02/13/2014 - Robert (Bob) Lee Roland
Inurnment services for Robert (Bob) Lee Roland, age 89, will be Friday, February 14, 2014 at 11:00 AM at the Nebraska Veterans Cemetery in Alliance, Nebraska, with full Military Honors by the American Legion Post #9 of Hemingford, Nebraska.
Luncheon will follow at the St. Bridget’s Parish Center in Hemingford.
Memorials may be made to the Farm and Ranch Museum, 2930 Old Oregon Trail, Gering, Nebraska 69341.
Robert (Bob) Lee Roland passed away peacefully February 6, 2014, as the result of "too many summers" as he would say. He was born April 14, 1924, on a farm near Malvern, Iowa, to Merie Dorcus (Midert) Roland and Lee Albert Roland. He was an only child.
In 1942, he graduated from Glenwood High School in Glenwood, Iowa, and followed the harvest that summer, scooping grain on and off his dad's 1941 Chevy truck.
He entered the Army in March 1943, where he was selected for the Army Specialized Training Program (ASTP) and sent to Georgetown University to study Engineering. In February 1944, in anticipation of the D-Day invasion and need for replacements, he was sent to the 102 Infantry Division, 406th regiment where he served as a jeep driver in an 81mm mortar platoon. He was honorably discharged as a Staff Sergeant in March 1946 and awarded the Bronze Star.

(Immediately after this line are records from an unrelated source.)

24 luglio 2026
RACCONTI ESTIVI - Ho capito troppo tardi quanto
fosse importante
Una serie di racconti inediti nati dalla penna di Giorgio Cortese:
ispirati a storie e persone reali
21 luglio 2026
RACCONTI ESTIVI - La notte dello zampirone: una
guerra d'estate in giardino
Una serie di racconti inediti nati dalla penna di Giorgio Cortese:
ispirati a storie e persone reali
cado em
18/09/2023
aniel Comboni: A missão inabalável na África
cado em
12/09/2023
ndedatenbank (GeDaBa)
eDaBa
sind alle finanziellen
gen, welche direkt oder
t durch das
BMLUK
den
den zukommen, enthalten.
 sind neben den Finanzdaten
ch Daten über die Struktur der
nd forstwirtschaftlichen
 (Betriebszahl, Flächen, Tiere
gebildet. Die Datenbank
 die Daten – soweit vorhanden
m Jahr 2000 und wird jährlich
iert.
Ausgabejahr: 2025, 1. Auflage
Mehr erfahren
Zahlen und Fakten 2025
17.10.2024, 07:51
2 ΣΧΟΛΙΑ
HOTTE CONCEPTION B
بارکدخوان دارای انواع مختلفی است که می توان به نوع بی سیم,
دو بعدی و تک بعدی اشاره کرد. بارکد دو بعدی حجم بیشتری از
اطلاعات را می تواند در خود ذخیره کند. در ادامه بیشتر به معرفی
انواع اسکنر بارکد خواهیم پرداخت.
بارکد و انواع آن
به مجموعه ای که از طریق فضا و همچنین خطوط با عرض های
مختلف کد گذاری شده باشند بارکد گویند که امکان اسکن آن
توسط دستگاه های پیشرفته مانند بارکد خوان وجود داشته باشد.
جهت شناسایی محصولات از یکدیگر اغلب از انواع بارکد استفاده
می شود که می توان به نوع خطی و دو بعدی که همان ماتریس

Bob followed the harvest again in 1946. That fall he enrolled at UNL to complete the Engineering degree he had begun previously and worked at a gas station while attending school. The University was overcrowded and had few instructors, so after his third semester he left school and moved to California with his parents. There he worked as a temporary postman and also began his career in the construction trades with a starting wage of $1/hour.
In San Bernardino, California, he met Josephine Roma at a dance, and they married on June 4, 1949. Together they had four children; Nancy, Carl, Lynda, and Alan. He was hired as superintendent for the construction of three Catholic churches in the San Diego Dioceses. He later started his own general contracting and building supply business in 1955, which he operated until 1978.
He purchased a small grain farm near Hemingford, Nebraska, in 1966. He and his family divided their time between California and Nebraska for a number of years. Eventually, he left California and moved to Hemingford permanently in 1978. He was elected to and served on the Upper White Niobrara NRD board from 1980 to 1990. He continued to farm until he was 88 years old and could no longer climb the tractor ladder.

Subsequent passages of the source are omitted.